それは格であった。皇帝は王よりも上位の存在である。中国では王は皇帝が承認するというものであった。皇族、若しくは特別な功績のある者しか王の位は与えられなかった。属国は王であった。これは皇帝の臣下であるということに他ならない。欧州でも同じである。欧州の皇帝はローマ帝国皇帝の後継者という位置付けであるが神聖ローマ帝国皇帝は王の上に君臨していた。フランス皇帝を名乗ったナポレオン=ボナパルトも諸国の王をその足下にひれ伏させた。
だが欧州ではこうも言われる。
『皇帝には誰もがなれるが王には誰もがなれるというわけではない』
この言葉は皇帝というものを考えるうえで重要である。今だにアメリカや中国の大統領を皇帝と陰口を叩く声がある。これは当然皮肉であるがその彼等も王とは呼ばれない。それも当然である。

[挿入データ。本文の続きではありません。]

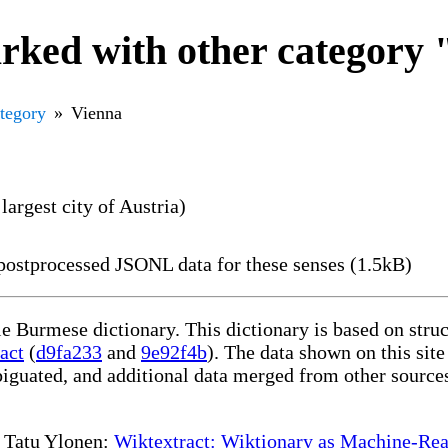
rked with other category
ategory
Vienna
largest city of Austria)
ostprocessed JSONL data for these senses (1.5kB)
le Burmese dictionary. This dictionary is based on str
act
(
d9fa233
and
9e92f4b
). The data shown on this site
iguated, and additional data merged from other source
te Tatu Ylonen:
Wiktextract: Wiktionary as Machine-Rea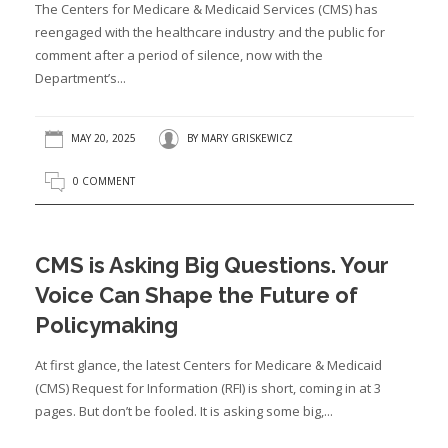
The Centers for Medicare & Medicaid Services (CMS) has
reengaged with the healthcare industry and the public for
comment after a period of silence, now with the
Department’s...
MAY 20, 2025
BY
MARY GRISKEWICZ
0 COMMENT
CMS is Asking Big Questions. Your
Voice Can Shape the Future of
Policymaking
At first glance, the latest Centers for Medicare & Medicaid
(CMS) Request for Information (RFI) is short, coming in at 3
pages. But don’t be fooled. It is asking some big,...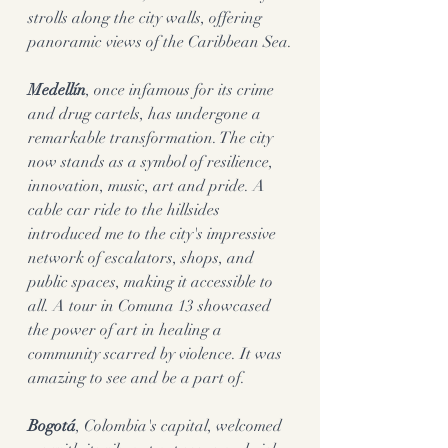
strolls along the city walls, offering 
panoramic views of the Caribbean Sea.
Medellín
, once infamous for its crime 
and drug cartels, has undergone a 
remarkable transformation. The city 
now stands as a symbol of resilience, 
innovation, music, art and pride. A 
cable car ride to the hillsides 
introduced me to the city's impressive 
network of escalators, shops, and 
public spaces, making it accessible to 
all. A tour in Comuna 13 showcased 
the power of art in healing a 
community scarred by violence. It was 
amazing to see and be a part of. 
Bogotá
, Colombia's capital, welcomed 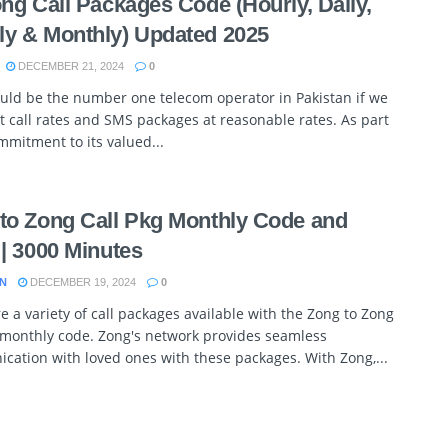
ong Call Packages Code (Hourly, Daily,
y & Monthly) Updated 2025
DECEMBER 21, 2024
0
uld be the number one telecom operator in Pakistan if we
t call rates and SMS packages at reasonable rates. As part
ommitment to its valued...
to Zong Call Pkg Monthly Code and
 | 3000 Minutes
N
DECEMBER 19, 2024
0
e a variety of call packages available with the Zong to Zong
 monthly code. Zong's network provides seamless
ation with loved ones with these packages. With Zong,...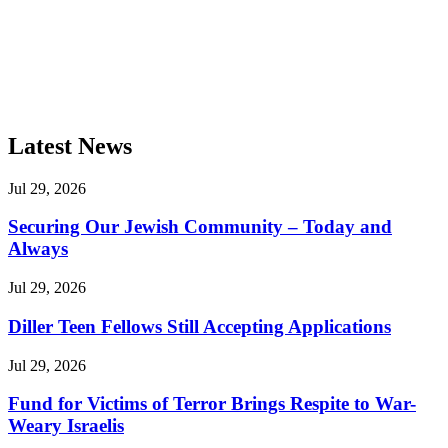
Latest News
Jul 29, 2026
Securing Our Jewish Community – Today and
Always
Jul 29, 2026
Diller Teen Fellows Still Accepting Applications
Jul 29, 2026
Fund for Victims of Terror Brings Respite to War-
Weary Israelis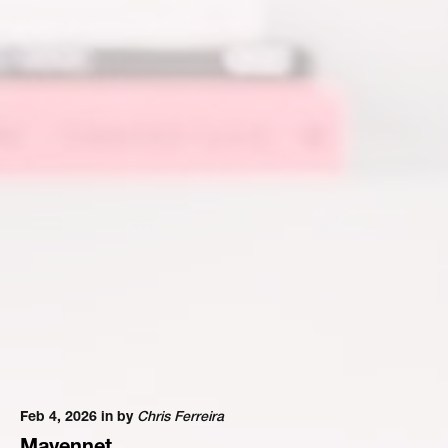
Feb 4, 2026 in
by
Chris Ferreira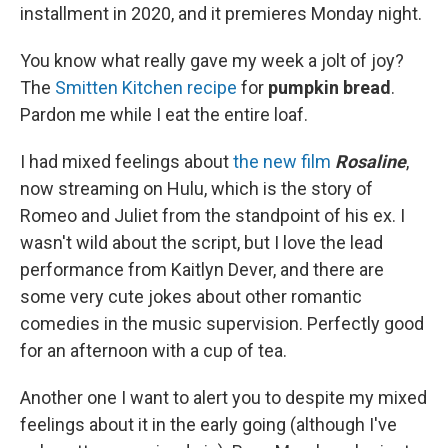
installment in 2020, and it premieres Monday night.
You know what really gave my week a jolt of joy?
The
Smitten Kitchen recipe
for
pumpkin bread
.
Pardon me while I eat the entire loaf.
I had mixed feelings about
the new film
Rosaline
,
now streaming on Hulu, which is the story of
Romeo and Juliet from the standpoint of his ex. I
wasn't wild about the script, but I love the lead
performance from Kaitlyn Dever, and there are
some very cute jokes about other romantic
comedies in the music supervision. Perfectly good
for an afternoon with a cup of tea.
Another one I want to alert you to despite my mixed
feelings about it in the early going (although I've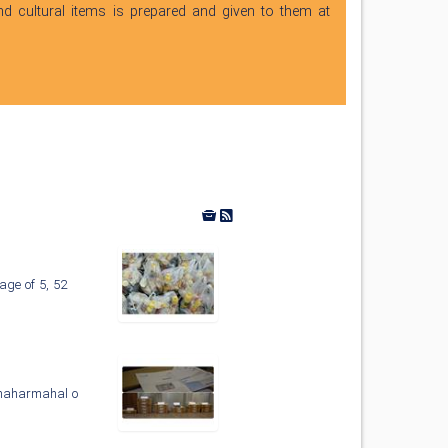
nd cultural items is prepared and given to them at
age of 5, 52
 Chaharmahal o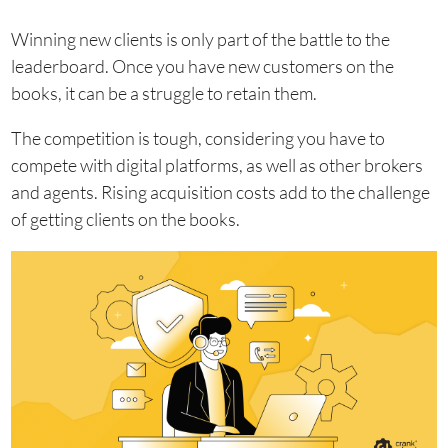
Winning new clients is only part of the battle to the
leaderboard. Once you have new customers on the
books, it can be a struggle to retain them.
The competition is tough, considering you have to
compete with digital platforms, as well as other brokers
and agents. Rising acquisition costs add to the challenge
of getting clients on the books.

王はその血筋故に王となる。その血筋の者でなければ王とはなれない。ローマ皇帝は簒奪していようが推挙されようが帝位に就けば皇帝であった。神聖ローマもハプスブルク家が独占する状況においても尚選帝侯というものが存在していたことからわかるように(これは空位時代への反省であったが)選挙で選ばれるものであった。イギリス王家はインド皇帝となってもイギリス王であった。ドイツ帝国ができた時プロイセン王ヴィルヘルム一世は泣いたという。愛すべきプロイセン王の位から離れるからだ。彼は戴冠式では彼を皇帝にした決闘好きな大食漢の大男、鉄血宰相ビスマルクに声をかけることはなかったという。中国では皇帝は天命を受けた者であった。易姓革命の国である。要するに誰もが皇帝になれるのである。
そうした意味で日本の皇室は王家である。だが同時に皇帝でもあった。それは全ての国が認めている。皇帝は複数の民族及び宗教の上に立つものだという条件もあるがそれも満たしていた。日本は古来より多くの宗教が並存し民族も多岐に渡っていた。単一民族というにはあまりにも混血した歴史がありそう言うには無理もあった。それにアイヌ系や沖縄系といった民族は銀河に進出してからも存在していた。その血はかなり混血してしまっていたが名は残っていたのである。言葉はもう文献の中にあるだけであったが。
そうした存在でありこの連合においてもその位置は複雑であった。連合は緩やかな国家連合でありその中には多くの国家が存在する。中央の力が弱かったこともあり『神聖ローマ帝国』と揶揄する声もあった。だが国家元首は明確に存在していた。大統領である。